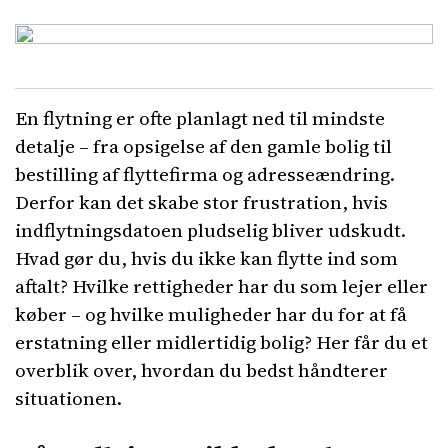
En flytning er ofte planlagt ned til mindste
detalje – fra opsigelse af den gamle bolig til
bestilling af flyttefirma og adresseændring.
Derfor kan det skabe stor frustration, hvis
indflytningsdatoen pludselig bliver udskudt.
Hvad gør du, hvis du ikke kan flytte ind som
aftalt? Hvilke rettigheder har du som lejer eller
køber – og hvilke muligheder har du for at få
erstatning eller midlertidig bolig? Her får du et
overblik over, hvordan du bedst håndterer
situationen.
+ + + + + + +
◆ Problem ◆
In the copy, include no pictures; otherwise transcribe the entries exactly.

◆ Exercise answer ◆
En flytning er ofte planlagt ned til mindste
detalje – fra opsigelse af den gamle bolig til
bestilling af flyttefirma og adresseændring.
Derfor kan det skabe stor frustration, hvis
indflytningsdatoen pludselig bliver udskudt.
Hvad gør du, hvis du ikke kan flytte ind som
aftalt? Hvilke rettigheder har du som lejer eller
køber – og hvilke muligheder har du for at få
erstatning eller midlertidig bolig? Her får du et
overblik over, hvordan du bedst håndterer
situationen.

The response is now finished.